Since the golf cart was secured, the rest of the family showed up fairly quickly. There was the usual hubbub- everybody talking and nobody listening. There was so much dillydallying; no one made it to a park that night. A few of us hopped a bus to Downtown Mickey Mouse. A cold wind blew us from Marketplace to the West End, with a quick stop into the world’s Most Over-Priced McDonalds. Twenty dollars will buy you a French fry and a “Have a nice day”.

On a brighter note, Austin was having a ball- just gazing at all of us in wonderment. On his first golf cart ride, he acted as though he’d already been there and done that a million times before! He’s just a natural at camping, which is good news for everybody but his hotel-loving parents. Gavin was having a good time as well until he started feeling sick on Saturday night. But let’s not start vomiting the details of Saturday night yet.

First we must relate our afternoon jaunt into Animal Kingdom. The sun’s influence kept the cool temperature reasonable. Visiting Animal Kingdom on a cool day is the best option a person could have (besides eternal happiness). We took full advantage, exploring Tarzan Rocks, Primeval Whirl and the Bone yard. This was the author’s first time seeing Tarzan Rocks in four years! The roller blading monkey men have not lost their appeal, even if Austin did fall asleep mid-performance. He’s like his mother- easily bored. We must remember not to bother taking Ozzy to Showbiz Pizza. He would be so bored; he’d probably cry crocodile tears. Anyhow, the Tarzan show was pleasant- until Heather decided to act like a groupie- flashing her chest at the beige-suited singer. We escaped before the riot squad ECV’ed their way in.

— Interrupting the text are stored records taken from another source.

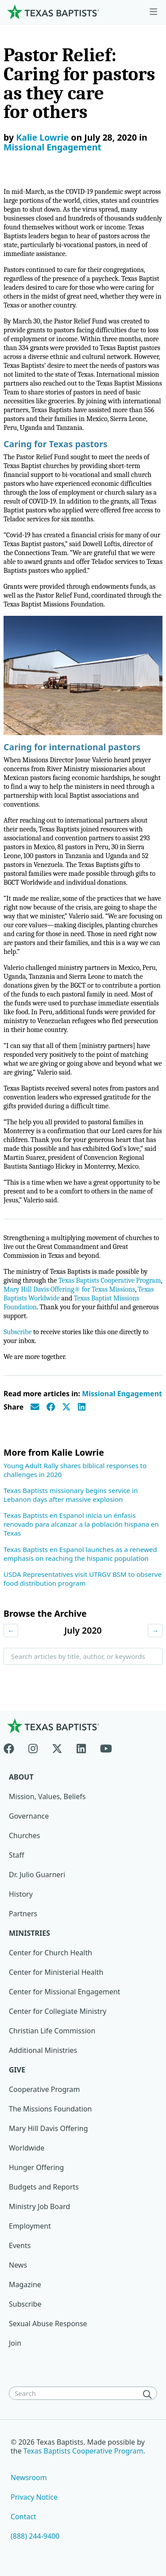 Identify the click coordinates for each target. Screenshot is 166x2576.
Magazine (25, 2284)
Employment (30, 2226)
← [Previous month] (11, 1630)
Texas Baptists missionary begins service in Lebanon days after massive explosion (71, 1495)
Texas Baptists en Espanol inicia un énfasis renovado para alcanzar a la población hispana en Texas (81, 1524)
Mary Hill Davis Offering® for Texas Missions (69, 1289)
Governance (29, 1816)
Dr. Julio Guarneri (37, 1874)
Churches (24, 1835)
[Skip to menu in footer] (153, 12)
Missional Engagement (52, 147)
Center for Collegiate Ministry (57, 2011)
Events (20, 2245)
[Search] (149, 2394)
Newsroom (29, 2477)
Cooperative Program (44, 2089)
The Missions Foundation (50, 2109)
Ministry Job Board (39, 2206)
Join (15, 2343)
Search (21, 1678)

The author wishes to offer this ditty to our dearest readers: The painters who stop traffic to put on their show right in the middle of the thoroughfare are fantastic! We highly recommend watching this trio- it helps break up the monotony of everlasting lines.

Ever seen a toilet without a pity? We have. Repeatedly. On Saturday, everyone puked. Repeatedly. That’s all the author has to say about that. Ever.

Sunday was Epcot day. The author experienced Mission Space for the first time. We cannot decide what is the best part of the ride: the millions upon millions of buttons and levers to push and pull, Gary Sinise saying, “It’s Go Time!”, or the actual launch into simulated space. The only improvement would be if we could fly home from Mars (after leaving Recindo behind, of course).

 Our January trip was fun, for the most part. Fort Wilderness never ceases to please this family. We enjoyed everything- from munching on the overpriced McDonalds French fry to the massive (and I mean massive) amount of water doused on us during the Kali River Rapids ride. Most importantly, Austin finally knows what it means to be a camper. Now please excuse the author while she throws up.